D’ailleurs, le recueil s’ouvre sur l’histoire de Madame Trump, saisie dans toute sa fragilité. Donald Trump n’est pas encore président des Etats-unis, mais il est en campagne. Melania est délaissée, méprisée par la famille de son mari. Sa vulnérabil­ité ne l’empêche pas de se révolter contre Donald, contre sa belle-fille Ivanka qui la traite mal. Père et fille se liguent contre elle, mais Melania résiste et se venge en s’approprian­t le code social et en apprenant à être aussi mensongère et hypocrite que les autres. Melania incarne l’autre à travers les yeux de laquelle le lecteur découvre les brutalités du pouvoir et de la hiérarchie de la classe sociale en Amérique.

Concupisce­nce des hommes

Qu’y a-t-il de commun entre Melania et les autres protagonis­tes des nouvelles que compte ce livre ? On aurait envie de répondre : leur formidable capacité de résistance. En effet, ces femmes finissent par prendre le dessus et à intégrer la grammaire de la société qui les opprime. C’est le cas notamment d’akunna, personnage principal d’une nouvelle au titre quelque peu déroutant : Autour de ton cou. Ecrit à la deuxième personne, ce récit met en scène la découverte des Etats-unis par une jeune émigrée nigériane.

Lauréate d’une loterie des visas, Akunna est venue s’installer seule aux Etats-unis, loin de ses parents et ses proches. « La nuit, quelque chose venait s’enrouler autour de ton cou, une chose qui manquait t’étouffer avant que tu ne sombres dans le sommeil. » Cette chose autour du cou d’akunna s’appelle la solitude, la nostalgie, l’aliénation, des émotions qui tiennent la jeune femme prisonnièr­e dans ce pays étranger où son destin l’a conduite. Vécue d’abord comme une chance, l’expérience de la migration tourne très vite au cauchemar pour la jeune Africaine qui doit lutter contre la concupisce­nce des hommes de sa communauté et l’incompréhe­nsion « crasse » dont lui témoigne son pays d’accueil.

« Beaucoup de gens te demandaien­t depuis quand tu étais venue de Jamaïque parce qu’ils croyaient que tous les Noirs qui avaient un accent étranger étaient jamaïcains. Ou bien, si certains devinaient que tu étais africaine, ils te disaient qu’ils adoraient les éléphants et avaient envie de faire un safari. » Akunna finira par rencontrer un jeune homme qui a quelques connaissan­ces du vaste monde au-delà des frontières américaine­s. Il est le premier à ne pas la considérer avec condescend­ance. Pourra-t-il pour autant lui faire oublier son Afrique natale et surtout la débarrasse­r de cette chose « autour de (son) cou » ?
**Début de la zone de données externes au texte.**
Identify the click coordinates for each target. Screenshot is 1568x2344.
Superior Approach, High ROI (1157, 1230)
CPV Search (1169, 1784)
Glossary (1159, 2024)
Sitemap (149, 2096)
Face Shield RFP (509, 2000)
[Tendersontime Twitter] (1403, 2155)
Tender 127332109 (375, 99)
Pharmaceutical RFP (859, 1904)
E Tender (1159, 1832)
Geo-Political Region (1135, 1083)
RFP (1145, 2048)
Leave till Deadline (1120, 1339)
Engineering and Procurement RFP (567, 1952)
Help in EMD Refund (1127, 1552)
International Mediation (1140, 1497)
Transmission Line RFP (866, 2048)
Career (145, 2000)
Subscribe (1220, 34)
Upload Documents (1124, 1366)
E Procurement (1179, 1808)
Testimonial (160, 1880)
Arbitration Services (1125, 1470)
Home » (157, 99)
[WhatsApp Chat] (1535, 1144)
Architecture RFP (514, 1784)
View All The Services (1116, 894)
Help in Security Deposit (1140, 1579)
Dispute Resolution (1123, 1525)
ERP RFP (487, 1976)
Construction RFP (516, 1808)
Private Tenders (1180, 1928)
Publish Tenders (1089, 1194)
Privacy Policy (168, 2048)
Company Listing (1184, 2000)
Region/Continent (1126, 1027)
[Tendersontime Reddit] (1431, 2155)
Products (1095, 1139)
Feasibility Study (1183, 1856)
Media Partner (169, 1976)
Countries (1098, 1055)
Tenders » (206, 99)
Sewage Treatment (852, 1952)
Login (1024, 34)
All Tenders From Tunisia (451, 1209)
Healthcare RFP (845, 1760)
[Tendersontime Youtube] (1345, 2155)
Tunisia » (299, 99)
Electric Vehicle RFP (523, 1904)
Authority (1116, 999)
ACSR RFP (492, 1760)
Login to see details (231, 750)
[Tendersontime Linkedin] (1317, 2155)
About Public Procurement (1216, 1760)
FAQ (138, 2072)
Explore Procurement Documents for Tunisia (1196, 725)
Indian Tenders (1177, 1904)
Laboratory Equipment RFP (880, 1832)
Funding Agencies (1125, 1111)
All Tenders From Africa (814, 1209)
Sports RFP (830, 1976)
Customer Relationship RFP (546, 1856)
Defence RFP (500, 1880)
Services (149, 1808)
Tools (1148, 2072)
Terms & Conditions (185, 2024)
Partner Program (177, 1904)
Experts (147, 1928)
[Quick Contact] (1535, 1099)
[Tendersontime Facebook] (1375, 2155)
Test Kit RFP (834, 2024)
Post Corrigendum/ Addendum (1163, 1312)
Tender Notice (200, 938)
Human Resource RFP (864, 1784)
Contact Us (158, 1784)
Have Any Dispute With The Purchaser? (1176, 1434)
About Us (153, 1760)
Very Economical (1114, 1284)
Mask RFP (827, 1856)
Rien n’est moins sûr, si l’on en croit l’expérience de Nkem, protagonis­te d’une autre nouvelle du recueil, qui explore avec des mots simples les tensions entre l’ici et l’ailleurs. Mariée à un businessma­n nigérian, la jeune femme vit aux Etats-unis avec ses enfants, alors que son mari a fait le choix de partager sa vie entre son pays natal et son pays d’adoption. Pour ce dernier, avoir un foyer à l’étranger est aussi une question de prestige social. Il profite aussi de l’absence de sa femme pour installer chez lui à Lagos ses petites amies. L’épouse fidèle s’est adaptée à cet arrangemen­t, mais « son pays lui manque », « le soleil de Lagos » aussi, même si « l’amérique a fini par lui plaire, par enfoncer ses racines sous sa peau ». Nkem finira par retourner au Nigeria pour se réappropri­er à la fois son pays et son mari volage.

L’émigration n’est pas la seule thématique abordée dans ces nouvelles. Elles racontent aussi le pays de départ, en l’occurrence le Nigeria que les personnage­s quittent, attirés par le Nouveau Monde.